The special also comes as the 75-year-old filmmaker is enjoying his greatest recent success with “Midnight in Paris.”
Robert Weide, who produced the documentary and conducted several interviews with Allen, said it took persistence over several years to persuade Allen to give insight to his work, but he finally convinced him in 2008 that “it was time.” The project was highlighted Sunday at a panel discussion during the PBS portion of the Television Critics Assn. gathering in Beverly Hills.
“He can’t stand it,” said Weide of Allen as he referred to the filmmaker’s aversion to being the center of attention or to receive honors. If the Kennedy Center were to include him in their annual salute to artists, he might spend most of his time backstage “throwing up,” Weide said.
But Allen deserves to be recognized as the “quintessential independent filmmaker,” Weide said. “The people who finance his films don’t read his scripts, they don’t even get an outline. His thing is, he delivers his films on time and on budget, and no one can mess with that. This is the scam he’s had going on all this time.”
He’s also shown as an artist who is very specific and critical about his work. Using a grading system, “he says he’s made a couple of A’s, a few Bs, a few Cs and a lot of Ds and Fs,” Weide said. He counts “The Purple Rose of Cairo” as one of his favorite films, while downplaying more popular films such as “Annie Hall” and “Manhattan.”
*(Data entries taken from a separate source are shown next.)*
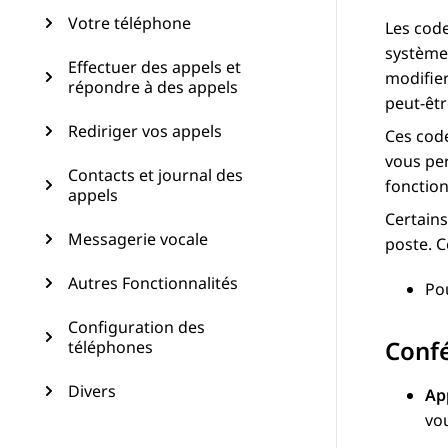
Votre téléphone
Les code
système 
Effectuer des appels et
modifier
répondre à des appels
peut-êtr
Rediriger vos appels
Ces code
vous pe
Contacts et journal des
fonction
appels
Certains
Messagerie vocale
poste. C
Autres Fonctionnalités
Po
Configuration des
Conf
téléphones
Divers
Ap
vou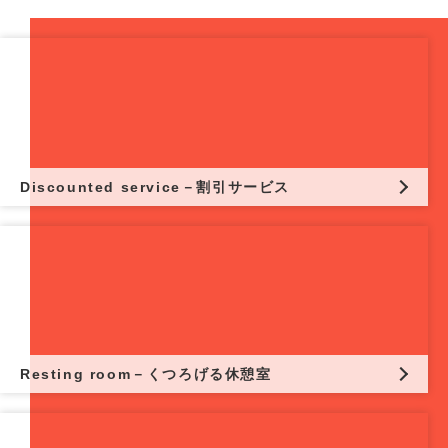
Discounted service－割引サービス
Resting room－くつろげる休憩室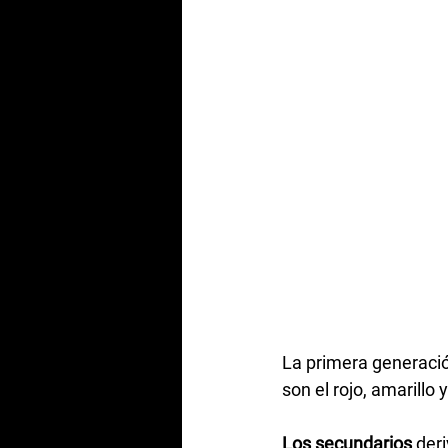
La primera generació
son el rojo, amarillo y
Los secundarios
 der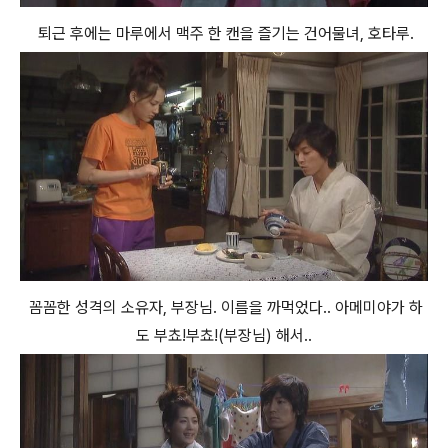
퇴근 후에는 마루에서 맥주 한 캔을 즐기는 건어물녀, 호타루.
꼼꼼한 성격의 소유자, 부장님. 이름을 까먹었다.. 아메미야가 하
도 부쵸!부쵸!(부장님) 해서..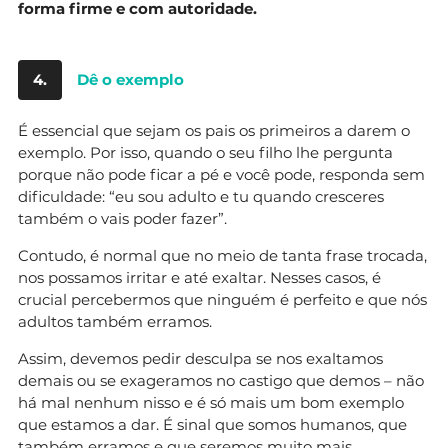
forma firme e com autoridade.
4.
Dê o exemplo
É essencial que sejam os pais os primeiros a darem o
exemplo. Por isso, quando o seu filho lhe pergunta
porque não pode ficar a pé e você pode, responda sem
dificuldade: “eu sou adulto e tu quando cresceres
também o vais poder fazer”.
Contudo, é normal que no meio de tanta frase trocada,
nos possamos irritar e até exaltar. Nesses casos, é
crucial percebermos que ninguém é perfeito e que nós
adultos também erramos.
Assim, devemos pedir desculpa se nos exaltamos
demais ou se exageramos no castigo que demos – não
há mal nenhum nisso e é só mais um bom exemplo
que estamos a dar. É sinal que somos humanos, que
também erramos e que seremos muito mais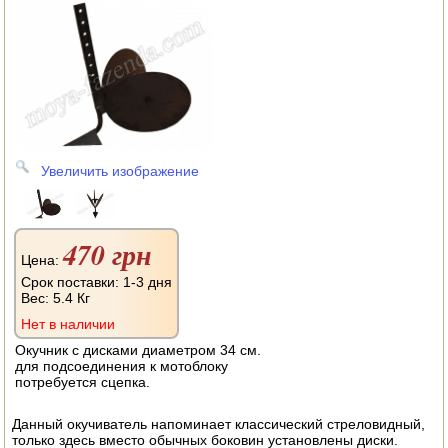
АВТОКЛАВЫ
ДЛЯ ОГОРОДА
НАВЕСНОЕ ДЛЯ МОТОБЛОКОВ
СЕПАРАТОРЫ И МАСЛОБОЙКИ
Увеличить изображение
СЫРОВАРНИ
ШИНКОВКИ
470 грн
ДЛЯ ДОМА И САДА
Цена:
Срок поставки: 1-3 дня
Вес:
5.4 Кг
ОБОГРЕВАТЕЛИ
Нет в наличии
ДРОВОКОЛЫ
Окучник с дисками диаметром 34 см.
для подсоединения к мотоблоку
потребуется сцепка.
ГАЗОВЫЕ БАЛЛОНЫ
Данный окучиватель напоминает классический стреловидный,
НАСТОЛЬНЫЕ ПЛИТЫ
только здесь вместо обычных боковин установлены диски.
Allen doesn’t give a lot of feedback or direction to his performers, said two actresses on the panel who have worked with him. Mira Sorvino, who won an Oscar for best supporting actress for her portrayal of a troubled prostitute in “Mighty Aphrodite,” said he encouraged her to use the script only as a blueprint, and to use her instincts to flesh out her character.
“It was like being treated as an artist, not a craftsman,” she said. “It was very freeing and very terrifying.”
But in addition to acclaim, Allen’s personal life and relationships with women has also prompted criticism. His romance and eventual marriage to Soon-Yi Previn, the adopted daughter of former lover Mia Farrow, prompted a scandal that damaged his career.
The personal controversies “may have been detrimental for a while,” said Mariel Hemingway, who was nominated for an Oscar for playing the underage high schooler in love with Allen’s character in “Manhattan.” In that film, the couple were depicted as being very sexual.
“But he’s such a creative genius,” Hemingway said. “He’s an artist. That doesn’t mean he’s not an odd person, or makes choices we may not agree with.”